Tuesday, January 24, 2012

The Good Point: Joe Paterno - Legacy or Lunacy?

When Joe Paterno died, the easy reach was to was say he was killed by the scandal that enveloped Penn State, or to say he was hounded by an irate media. I'm not sure what the proper response is: he was a man with a mythic legacy. Being a head football coach at any major Division One school is as close to having a Supreme Leader as North America gets; as a society we give these people the mythic qualities that the poet Virgil gave to Aeneas. 

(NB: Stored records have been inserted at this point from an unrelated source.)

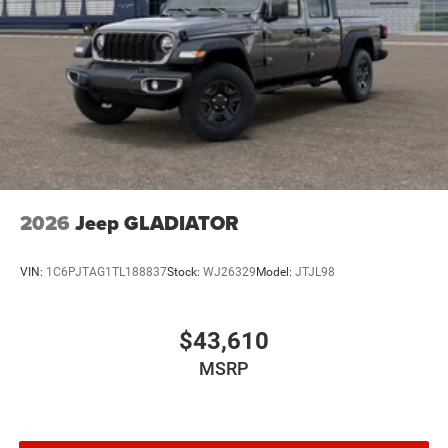
Brake Actuated Limited Slip Differential
2026
Jeep GLADIATOR
VIN:
1C6PJTAG1TL188837
Stock:
WJ26329
Model:
JTJL98
$43,610
MSRP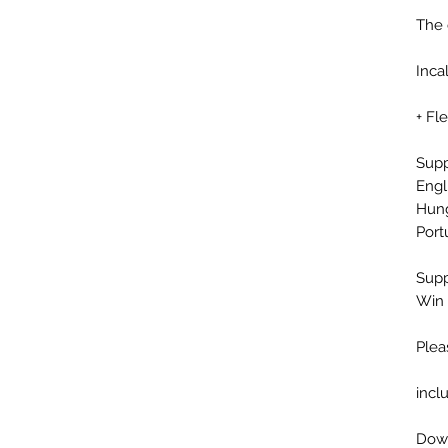
The 
Inca
+ Fl
Sup
Engl
Hung
Port
Supp
Win 
Plea
incl
Down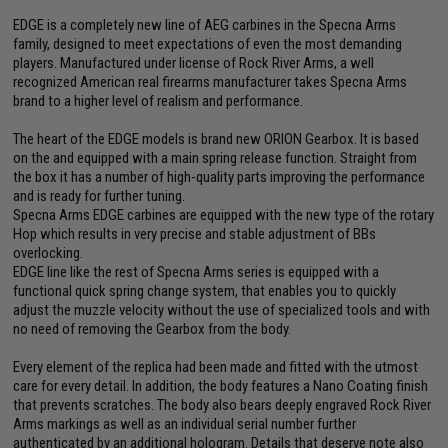
EDGE is a completely new line of AEG carbines in the Specna Arms
family, designed to meet expectations of even the most demanding
players. Manufactured under license of Rock River Arms, a well
recognized American real firearms manufacturer takes Specna Arms
brand to a higher level of realism and performance.
The heart of the EDGE models is brand new ORION Gearbox. It is based
on the and equipped with a main spring release function. Straight from
the box it has a number of high-quality parts improving the performance
and is ready for further tuning.
Specna Arms EDGE carbines are equipped with the new type of the rotary
Hop which results in very precise and stable adjustment of BBs
overlocking.
EDGE line like the rest of Specna Arms series is equipped with a
functional quick spring change system, that enables you to quickly
adjust the muzzle velocity without the use of specialized tools and with
no need of removing the Gearbox from the body.
Every element of the replica had been made and fitted with the utmost
care for every detail. In addition, the body features a Nano Coating finish
that prevents scratches. The body also bears deeply engraved Rock River
Arms markings as well as an individual serial number further
authenticated by an additional hologram. Details that deserve note also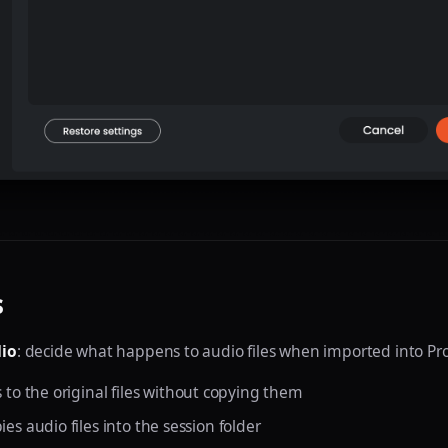
s
io
: decide what happens to audio files when imported into Pro
ks to the original files without copying them
pies audio files into the session folder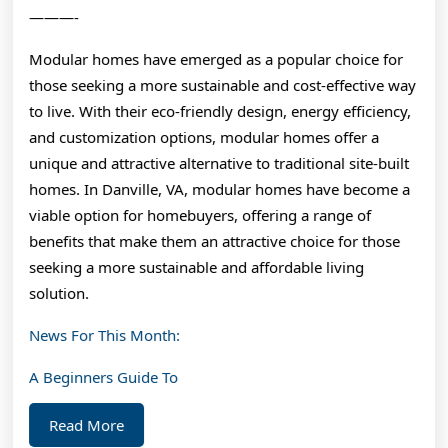
———-
Modular homes have emerged as a popular choice for
those seeking a more sustainable and cost-effective way
to live. With their eco-friendly design, energy efficiency,
and customization options, modular homes offer a
unique and attractive alternative to traditional site-built
homes. In Danville, VA, modular homes have become a
viable option for homebuyers, offering a range of
benefits that make them an attractive choice for those
seeking a more sustainable and affordable living
solution.
News For This Month:
A Beginners Guide To
Read
Read More
More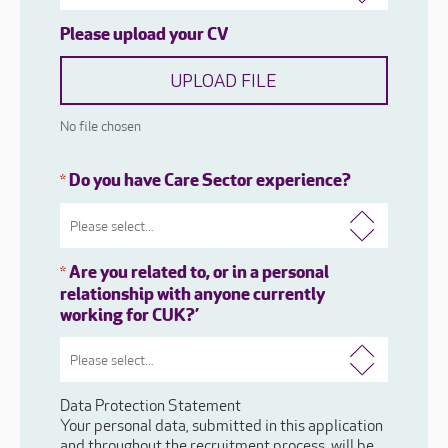
Please upload your CV
UPLOAD FILE
No file chosen
Do you have Care Sector experience?
*
Are you related to, or in a personal
*
relationship with anyone currently
working for CUK?’
Data Protection Statement
Your personal data, submitted in this application
and throughout the recruitment process, will be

Given that Paterno was a student of Virgil, comparing him to ancient tragedy seems apt: his career ended from his own mistake, one transgression so odious it should overshadow everything else. From The Good Point:


Joe Paterno died on Saturday evening at the age of 85. He was coach of Penn State’s football program between 1966 and 2011, a span of 45 years. He both appeared in and won more bowl games than any other coach.
Yet he’ll be remembered for something else completely.
When someone is part of a program for as long as Paterno was at Penn State, the immediate question is one of legacy. It’s a fair question: he was a coach for a long time; his teams went undefeated five times, won three Big 10 championships and two national championships. His career, as a whole, is one of the better coaching careers in all of sports, not just college football.
And it’s all going to be overshadowed.